Researchers at Yunnan University and East China University of Political Science argue China’s aid and investment to Africa are inaccurately portrayed by Western countries as “debt trap diplomacy,” exacerbating sovereign debt risks in African countries and driven primarily by strategic rather than commercial objectives. To rebut and limit the reach of such arguments, the authors suggest Beijing seek ways to diversify Chinese investment and aid across sectors and projects, help Chinese enterprises assess investment risk and follow laws and social norms of host countries, better target aid to national development conditions, and strengthen media engagement in Africa and the West.

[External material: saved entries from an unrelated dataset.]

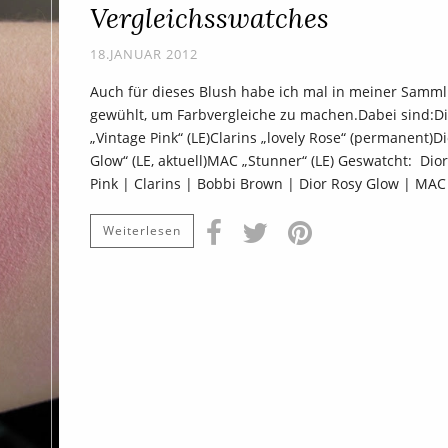
Vergleichsswatches
18.JANUAR 2012
Auch für dieses Blush habe ich mal in meiner Samm
gewühlt, um Farbvergleiche zu machen.Dabei sind:Di
„Vintage Pink“ (LE)Clarins „lovely Rose“ (permanent)D
Glow“ (LE, aktuell)MAC „Stunner“ (LE) Geswatcht: Dior
Pink | Clarins | Bobbi Brown | Dior Rosy Glow | MAC
Weiterlesen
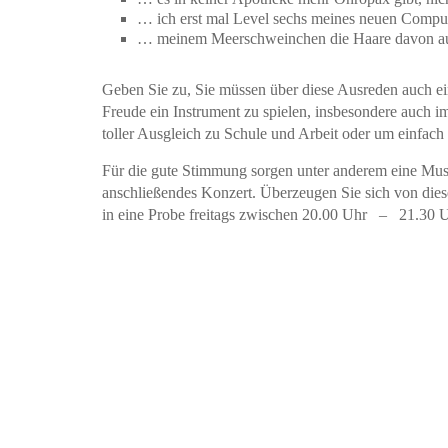
… ich erst mal Level sechs meines neuen Computer
… meinem Meerschweinchen die Haare davon au
Geben Sie zu, Sie müssen über diese Ausreden auch ein
Freude ein Instrument zu spielen, insbesondere auch i
toller Ausgleich zu Schule und Arbeit oder um einfach
Für die gute Stimmung sorgen unter anderem eine Musik
anschließendes Konzert. Überzeugen Sie sich von dies
in eine Probe freitags zwischen 20.00 Uhr – 21.30 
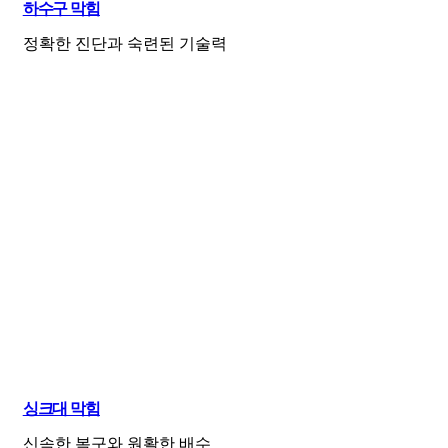
하수구 막힘
정확한 진단과 숙련된 기술력
싱크대 막힘
신속한 복구와 원활한 배수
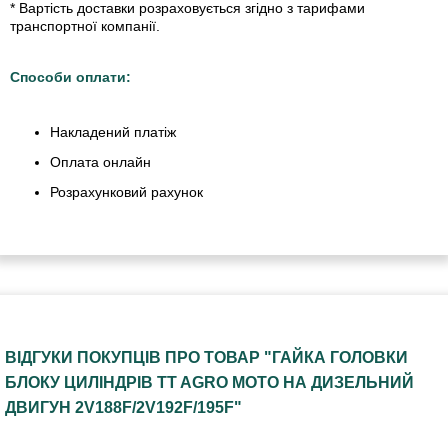
* Вартість доставки розраховується згідно з тарифами
транспортної компанії.
Способи оплати:
Накладений платіж
Оплата онлайн
Розрахунковий рахунок
ВІДГУКИ ПОКУПЦІВ ПРО ТОВАР "ГАЙКА ГОЛОВКИ
БЛОКУ ЦИЛІНДРІВ TT AGRO MOTO НА ДИЗЕЛЬНИЙ
ДВИГУН 2V188F/2V192F/195F"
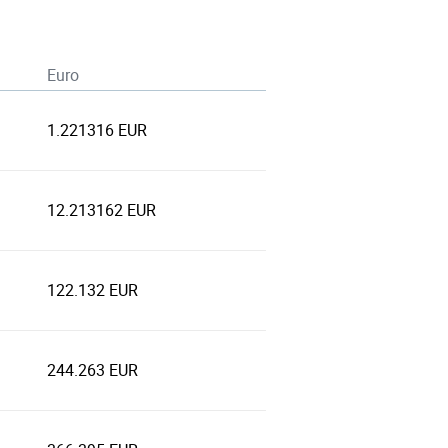
Euro
1.221316 EUR
12.213162 EUR
122.132 EUR
244.263 EUR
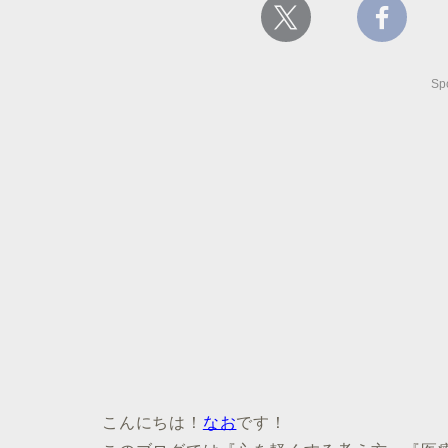
Sp
こんにちは！
なお
です！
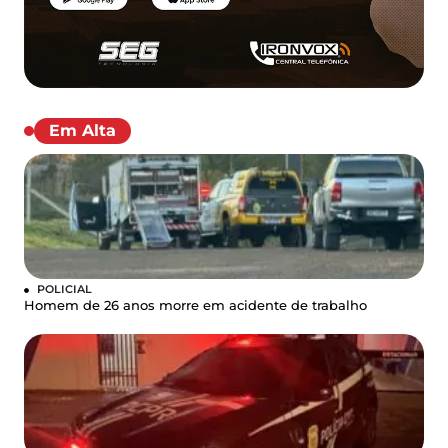
Em Alta
POLICIAL
Homem de 26 anos morre em acidente de trabalho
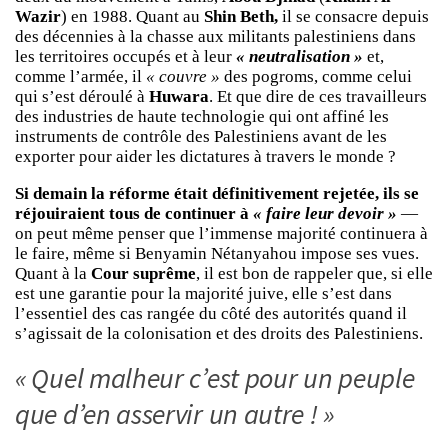
Wazir
) en 1988. Quant au
Shin Beth,
il se consacre depuis
des décennies à la chasse aux militants palestiniens dans
les territoires occupés et à leur
« neutralisation »
et,
comme l’armée, il
« couvre »
des pogroms, comme celui
qui s’est déroulé à
Huwara
. Et que dire de ces travailleurs
des industries de haute technologie qui ont affiné les
instruments de contrôle des Palestiniens avant de les
exporter pour aider les dictatures à travers le monde ?
Si demain la réforme était définitivement rejetée, ils se
réjouiraient tous de continuer à
« faire leur devoir »
—
on peut même penser que l’immense majorité continuera à
le faire, même si Benyamin Nétanyahou impose ses vues.
Quant à la
Cour suprême
, il est bon de rappeler que, si elle
est une garantie pour la majorité juive, elle s’est dans
l’essentiel des cas rangée du côté des autorités quand il
s’agissait de la colonisation et des droits des Palestiniens.
« Quel malheur c’est pour un peuple
que d’en asservir un autre ! »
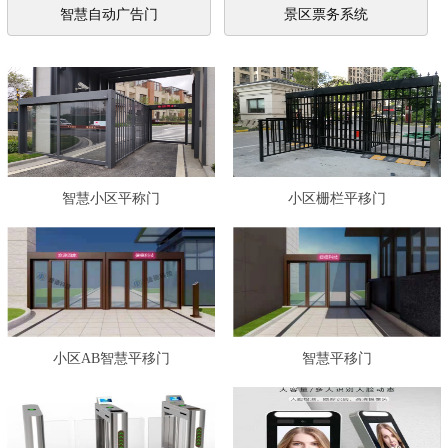
智慧自动广告门
景区票务系统
智慧小区平称门
小区栅栏平移门
小区AB智慧平移门
智慧平移门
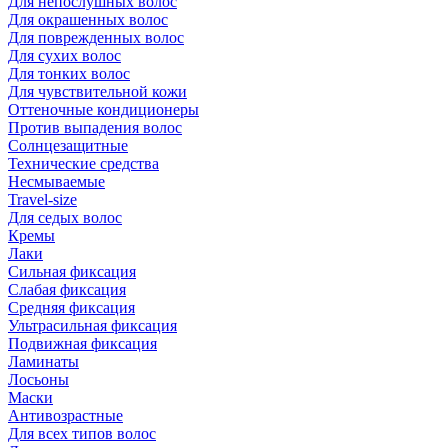
Для непослушных волос
Для окрашенных волос
Для поврежденных волос
Для сухих волос
Для тонких волос
Для чувствительной кожи
Оттеночные кондиционеры
Против выпадения волос
Солнцезащитные
Технические средства
Несмываемые
Travel-size
Для седых волос
Кремы
Лаки
Сильная фиксация
Слабая фиксация
Средняя фиксация
Ультрасильная фиксация
Подвижная фиксация
Ламинаты
Лосьоны
Маски
Антивозрастные
Для всех типов волос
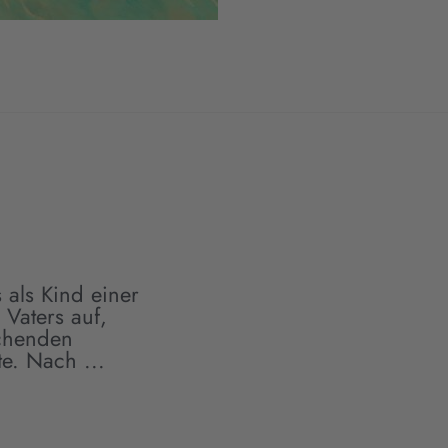
als Kind einer
Vaters auf,
schenden
e. Nach ...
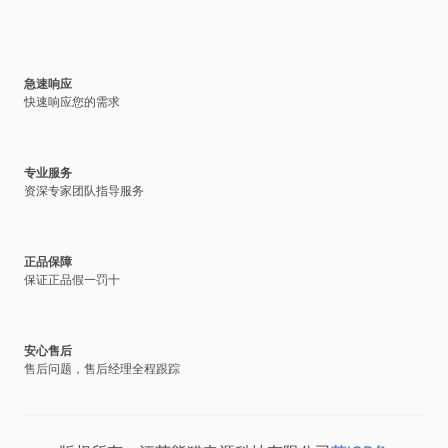
急速响应
快速响应您的需求
专业服务
资深专家团队指导服务
正品保障
保证正品假一罚十
安心售后
售后问题，售后经理全程跟踪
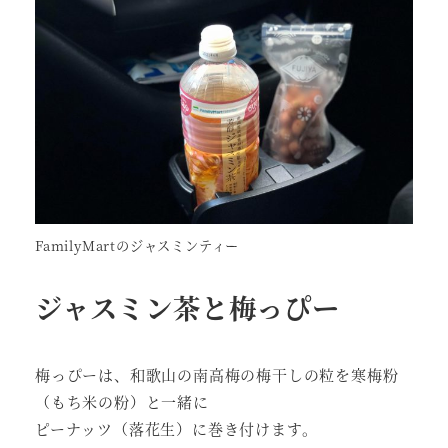
FamilyMartのジャスミンティー
ジャスミン茶と梅っぴー
梅っぴーは、和歌山の南高梅の梅干しの粒を寒梅粉
（もち米の粉）と一緒に
ピーナッツ（落花生）に巻き付けます。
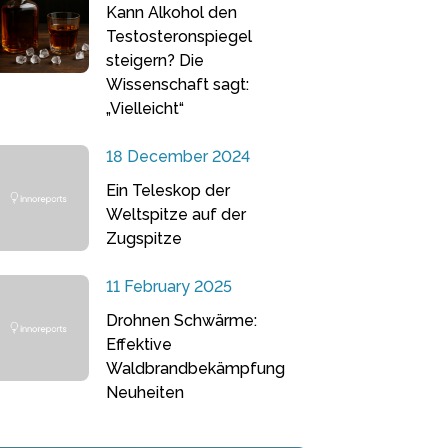
Kann Alkohol den
Testosteronspiegel
steigern? Die
Wissenschaft sagt:
„Vielleicht“
18 December 2024
Ein Teleskop der
Weltspitze auf der
Zugspitze
11 February 2025
Drohnen Schwärme:
Effektive
Waldbrandbekämpfung
Neuheiten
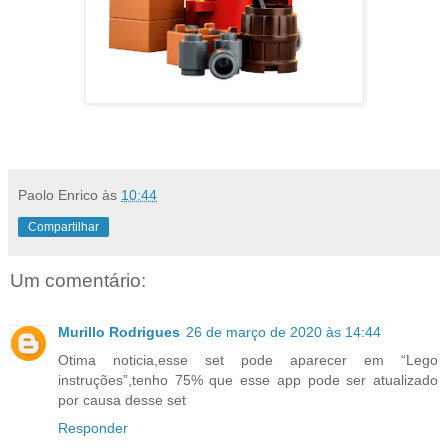
Paolo Enrico
às
10:44
Compartilhar
Um comentário:
Murillo Rodrigues
26 de março de 2020 às 14:44
Otima noticia,esse set pode aparecer em “Lego
instruções”,tenho 75% que esse app pode ser atualizado
por causa desse set
Responder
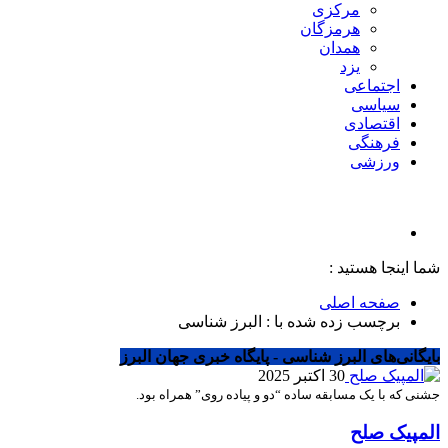
مرکزی
هرمزگان
همدان
یزد
اجتماعی
سیاسی
اقتصادی
فرهنگی
ورزشی
شما اینجا هستید :
صفحه اصلی
برچسب زده شده با : البرز شناسی
بایگانی‌های البرز شناسی - پایگاه خبری جهان البرز
30 اکتبر 2025
جشنی که با یک مسابقه ساده “دو و پیاده روی” همراه بود.
المپیک صلح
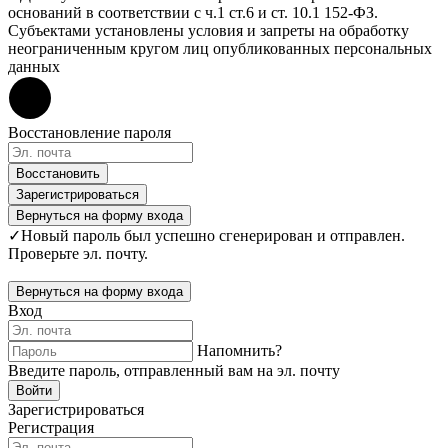
оснований в соответствии с ч.1 ст.6 и ст. 10.1 152-ФЗ.
Субъектами установлены условия и запреты на обработку
неограниченным кругом лиц опубликованных персональных
данных
Восстановление пароля
Восстановить
Зарегистрироваться
Вернуться на форму входа
✓
Новый пароль был успешно сгенерирован и отправлен.
Проверьте эл. почту.
Вернуться на форму входа
Вход
Напомнить?
Введите пароль, отправленный вам на эл. почту
Войти
Зарегистрироваться
Регистрация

A scholar from the Shanghai Institutes of International Studies argues that China’s economic engagement in Africa has become more complicated given a mix of external and internal factors – including souring relations between China and Western powers, and the shifting demands and expectations of African countries. As a prognosis, the author suggests that Beijing should enhance the complementarity and tangible impact of its global initiatives, devote greater attention to green development and other emerging development needs in Africa, and develop consultation mechanisms with African countries to address “pain points” as they arise.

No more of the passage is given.